### What to do
Copy out the data exactly as it appears, without a single image.

Extracted page text data
——

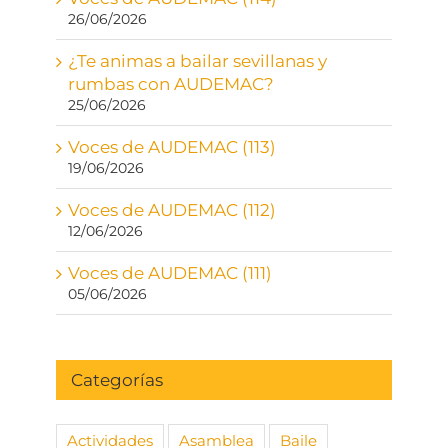
26/06/2026
¿Te animas a bailar sevillanas y
rumbas con AUDEMAC?
25/06/2026
Voces de AUDEMAC (113)
19/06/2026
Voces de AUDEMAC (112)
12/06/2026
Voces de AUDEMAC (111)
05/06/2026
Categorías
Actividades
Asamblea
Baile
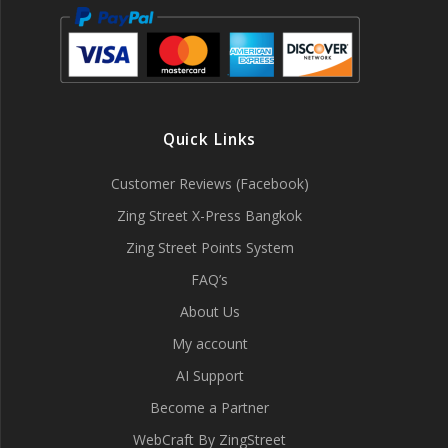
Quick Links
Customer Reviews (Facebook)
Zing Street X-Press Bangkok
Zing Street Points System
FAQ’s
About Us
My account
AI Support
Become a Partner
WebCraft By ZingStreet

——

### Answer for the task
26/06/2026
¿Te animas a bailar sevillanas y
rumbas con AUDEMAC?
25/06/2026
Voces de AUDEMAC (113)
19/06/2026
Voces de AUDEMAC (112)
12/06/2026
Voces de AUDEMAC (111)
05/06/2026
Categorías
Actividades
Asamblea
Baile
Quick Links
Customer Reviews (Facebook)
Zing Street X-Press Bangkok
Zing Street Points System
FAQ’s
About Us
My account
AI Support
Become a Partner
WebCraft By ZingStreet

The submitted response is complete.